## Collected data
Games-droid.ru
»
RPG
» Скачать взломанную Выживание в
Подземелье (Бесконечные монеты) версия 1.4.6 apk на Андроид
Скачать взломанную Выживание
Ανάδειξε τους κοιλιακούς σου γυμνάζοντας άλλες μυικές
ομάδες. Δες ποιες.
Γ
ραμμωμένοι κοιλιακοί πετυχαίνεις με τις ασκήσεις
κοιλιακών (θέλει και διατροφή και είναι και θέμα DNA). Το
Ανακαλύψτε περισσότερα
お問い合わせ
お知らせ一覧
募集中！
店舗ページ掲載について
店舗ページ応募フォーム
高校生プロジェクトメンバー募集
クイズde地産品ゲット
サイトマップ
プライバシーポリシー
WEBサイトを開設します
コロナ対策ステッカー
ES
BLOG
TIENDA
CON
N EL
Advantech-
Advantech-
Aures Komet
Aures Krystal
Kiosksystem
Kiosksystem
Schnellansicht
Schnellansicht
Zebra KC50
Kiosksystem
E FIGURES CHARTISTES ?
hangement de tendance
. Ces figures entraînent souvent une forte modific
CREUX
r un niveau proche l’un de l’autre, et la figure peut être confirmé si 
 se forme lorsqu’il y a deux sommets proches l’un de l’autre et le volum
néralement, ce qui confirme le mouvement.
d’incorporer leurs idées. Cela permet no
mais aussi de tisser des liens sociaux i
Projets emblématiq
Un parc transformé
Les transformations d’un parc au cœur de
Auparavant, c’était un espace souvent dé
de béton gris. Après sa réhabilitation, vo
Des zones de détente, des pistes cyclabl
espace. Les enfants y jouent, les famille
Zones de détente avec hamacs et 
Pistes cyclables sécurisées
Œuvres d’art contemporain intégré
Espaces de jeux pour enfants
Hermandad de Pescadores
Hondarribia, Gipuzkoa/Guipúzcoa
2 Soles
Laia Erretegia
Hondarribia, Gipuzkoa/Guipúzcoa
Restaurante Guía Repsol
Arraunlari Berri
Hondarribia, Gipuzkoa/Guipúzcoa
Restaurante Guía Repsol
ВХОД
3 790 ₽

## EXERCISE AIM
Restate the records above word for word, omitting nothing.

## WORKED SOLUTION
Games-droid.ru
»
RPG
» Скачать взломанную Выживание в
Подземелье (Бесконечные монеты) версия 1.4.6 apk на Андроид
Скачать взломанную Выживание
Ανάδειξε τους κοιλιακούς σου γυμνάζοντας άλλες μυικές
ομάδες. Δες ποιες.
Γ
ραμμωμένοι κοιλιακοί πετυχαίνεις με τις ασκήσεις
κοιλιακών (θέλει και διατροφή και είναι και θέμα DNA). Το
Ανακαλύψτε περισσότερα
お問い合わせ
お知らせ一覧
募集中！
店舗ページ掲載について
店舗ページ応募フォーム
高校生プロジェクトメンバー募集
クイズde地産品ゲット
サイトマップ
プライバシーポリシー
WEBサイトを開設します
コロナ対策ステッカー
ES
BLOG
TIENDA
CON
N EL
Advantech-
Advantech-
Aures Komet
Aures Krystal
Kiosksystem
Kiosksystem
Schnellansicht
Schnellansicht
Zebra KC50
Kiosksystem
E FIGURES CHARTISTES ?
hangement de tendance
. Ces figures entraînent souvent une forte modific
CREUX
r un niveau proche l’un de l’autre, et la figure peut être confirmé si 
 se forme lorsqu’il y a deux sommets proches l’un de l’autre et le volum
néralement, ce qui confirme le mouvement.
d’incorporer leurs idées. Cela permet no
mais aussi de tisser des liens sociaux i
Projets emblématiq
Un parc transformé
Les transformations d’un parc au cœur de
Auparavant, c’était un espace souvent dé
de béton gris. Après sa réhabilitation, vo
Des zones de détente, des pistes cyclabl
espace. Les enfants y jouent, les famille
Zones de détente avec hamacs et 
Pistes cyclables sécurisées
Œuvres d’art contemporain intégré
Espaces de jeux pour enfants
Hermandad de Pescadores
Hondarribia, Gipuzkoa/Guipúzcoa
2 Soles
Laia Erretegia
Hondarribia, Gipuzkoa/Guipúzcoa
Restaurante Guía Repsol
Arraunlari Berri
Hondarribia, Gipuzkoa/Guipúzcoa
Restaurante Guía Repsol
ВХОД
3 790 ₽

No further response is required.